■ Activity
Please repeat the line that has "Jan Verstraeten" and all lines after it, exactly as they appear, through the end of the entries.

■ Material supplied
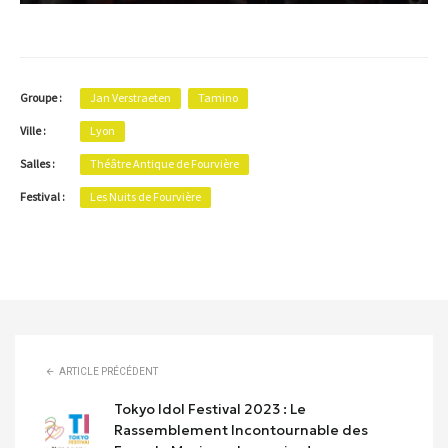
Groupe :
Jan Verstraeten
Tamino
Ville :
Lyon
Salles :
Théâtre Antique de Fourvière
Festival :
Les Nuits de Fourvière
ARTICLE PRÉCÉDENT
Tokyo Idol Festival 2023 : Le
Rassemblement Incontournable des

■ Reply to the exercise
Jan Verstraeten
Tamino
Ville :
Lyon
Salles :
Théâtre Antique de Fourvière
Festival :
Les Nuits de Fourvière
ARTICLE PRÉCÉDENT
Tokyo Idol Festival 2023 : Le
Rassemblement Incontournable des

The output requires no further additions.